Your service is slow. You add Redis. It gets faster. Then Redis becomes the bottleneck -- every request still makes a network round-trip, serialization costs add up, and under load you start seeing latency spikes from connection pool contention.
Sound familiar? In this article, we'll build a two-tier cache layer in Go that combines a local in-memory cache with Redis, prevent cache stampedes using singleflight, and discuss the production considerations that separate a toy cache from a battle-tested one.
Why Not Just Redis?
Redis is excellent. But it's still a network hop away. For a typical service:
| Operation | Latency |
|---|---|
| Local memory read | ~50ns |
| Redis GET (same AZ) | ~0.5-1ms |
| PostgreSQL query | ~2-10ms |
That's a 10,000x difference between local memory and Redis. For hot keys that get read thousands of times per second, this matters.
A local cache also gives you:
- Zero network overhead -- no serialization, no TCP, no connection pools
- Resilience -- your service still responds if Redis goes down briefly
- Reduced Redis load -- fewer commands means lower Redis CPU and network usage
The tradeoff? Local caches are per-instance and can serve stale data. We'll address both.
Tier 1: Local In-Memory Cache with TTL
Let's start with a simple but effective local cache. We'll use sync.Map for concurrent access and a background goroutine for TTL eviction.
package cache
import (
"sync"
"time"
)
type entry struct {
value any
expiresAt time.Time
}
type LocalCache struct {
data sync.Map
maxSize int
size int64
mu sync.Mutex // guards size
}
func NewLocalCache(maxSize int, evictInterval time.Duration) *LocalCache {
c := &LocalCache{maxSize: maxSize}
go c.evictLoop(evictInterval)
return c
}
func (c *LocalCache) Get(key string) (any, bool) {
raw, ok := c.data.Load(key)
if !ok {
return nil, false
}
e := raw.(*entry)
if time.Now().After(e.expiresAt) {
c.data.Delete(key)
c.decrSize()
return nil, false
}
return e.value, true
}
func (c *LocalCache) Set(key string, value any, ttl time.Duration) {
_, loaded := c.data.LoadOrStore(key, &entry{
value: value,
expiresAt: time.Now().Add(ttl),
})
if !loaded {
c.incrSize()
} else {
c.data.Store(key, &entry{
value: value,
expiresAt: time.Now().Add(ttl),
})
}
}
func (c *LocalCache) Delete(key string) {
if _, loaded := c.data.LoadAndDelete(key); loaded {
c.decrSize()
}
}
func (c *LocalCache) evictLoop(interval time.Duration) {
ticker := time.NewTicker(interval)
defer ticker.Stop()
for range ticker.C {
now := time.Now()
c.data.Range(func(key, value any) bool {
if now.After(value.(*entry).expiresAt) {
c.data.Delete(key)
c.decrSize()
}
return true
})
}
}
func (c *LocalCache) incrSize() { c.mu.Lock(); c.size++; c.mu.Unlock() }
func (c *LocalCache) decrSize() { c.mu.Lock(); c.size--; c.mu.Unlock() }
This gives us O(1) reads and writes with lazy + periodic expiration.
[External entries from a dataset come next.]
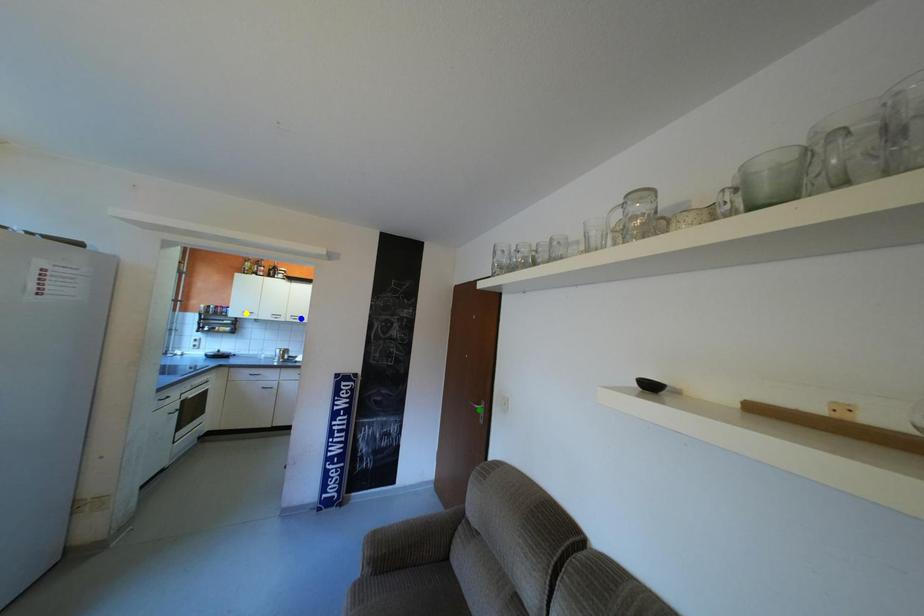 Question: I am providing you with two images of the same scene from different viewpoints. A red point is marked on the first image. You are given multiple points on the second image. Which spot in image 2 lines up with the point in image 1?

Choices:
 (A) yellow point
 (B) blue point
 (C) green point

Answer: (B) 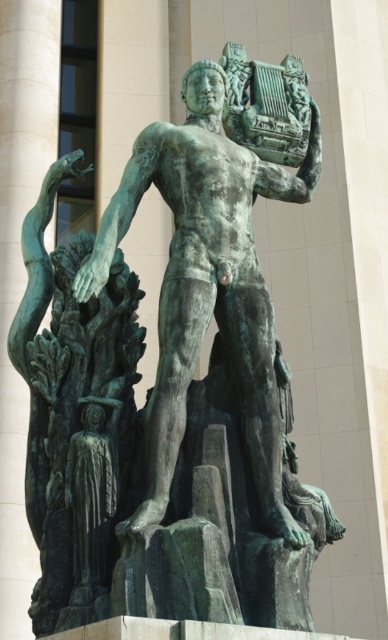 Does green patina statue at center have a larger size compared to green patina tree at left?

Actually, green patina statue at center might be smaller than green patina tree at left.

Does green patina statue at center have a greater height compared to green patina tree at left?

Indeed, green patina statue at center has a greater height compared to green patina tree at left.

Between point (190, 184) and point (84, 532), which one is positioned behind?

The point (190, 184) is more distant.

This screenshot has width=388, height=640. Find the location of `green patina statue at center`. green patina statue at center is located at coordinates (207, 284).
The sync.Map is optimized for the read-heavy, write-light pattern that caches typically exhibit.
Why not a regular map with sync.RWMutex? For read-dominated workloads with many goroutines, sync.Map avoids lock contention on the read path entirely. Under write-heavy loads, a sharded map with RWMutex can outperform it -- but caches are almost always read-heavy.
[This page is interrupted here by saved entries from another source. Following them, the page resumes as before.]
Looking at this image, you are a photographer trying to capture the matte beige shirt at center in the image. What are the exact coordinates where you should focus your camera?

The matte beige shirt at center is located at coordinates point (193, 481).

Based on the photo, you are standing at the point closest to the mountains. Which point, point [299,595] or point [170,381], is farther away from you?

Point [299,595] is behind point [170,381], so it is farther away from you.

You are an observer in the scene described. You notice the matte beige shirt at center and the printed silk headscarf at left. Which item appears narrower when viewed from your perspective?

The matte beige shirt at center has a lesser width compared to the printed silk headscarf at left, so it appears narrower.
Tier 2: Two-Tier Cache with Cache-Aside Pattern
Now let's compose the local cache with Redis into a two-tier system. The lookup flow:
- Check local cache -> hit? Return immediately.
- Check Redis -> hit? Backfill local cache, return.
- Call the loader (DB, API, etc.) -> Populate both caches, return.
package cache
import (
"context"
"fmt"
"time"
"github.com/redis/go-redis/v9"
)
type TieredCache struct {
local *LocalCache
redis *redis.Client
localTTL time.Duration
redisTTL time.Duration
}
func NewTieredCache(rc *redis.Client, localTTL, redisTTL time.Duration) *TieredCache {
return &TieredCache{
local: NewLocalCache(10000, 30*time.Second),
redis: rc,
localTTL: localTTL,
redisTTL: redisTTL,
}
}
func (tc *TieredCache) Get(ctx context.Context, key string) ([]byte, bool) {
// Tier 1: local memory
if val, ok := tc.local.Get(key); ok {
return val.([]byte), true
}
// Tier 2: Redis
val, err := tc.redis.Get(ctx, key).Bytes()
if err == nil {
tc.local.Set(key, val, tc.localTTL) // backfill L1
return val, true
}
return nil, false
}
func (tc *TieredCache) Set(ctx context.Context, key string, value []byte) error {
tc.local.Set(key, value, tc.localTTL)
return tc.redis.Set(ctx, key, value, tc.redisTTL).Err()
}
// GetOrLoad implements the full cache-aside pattern.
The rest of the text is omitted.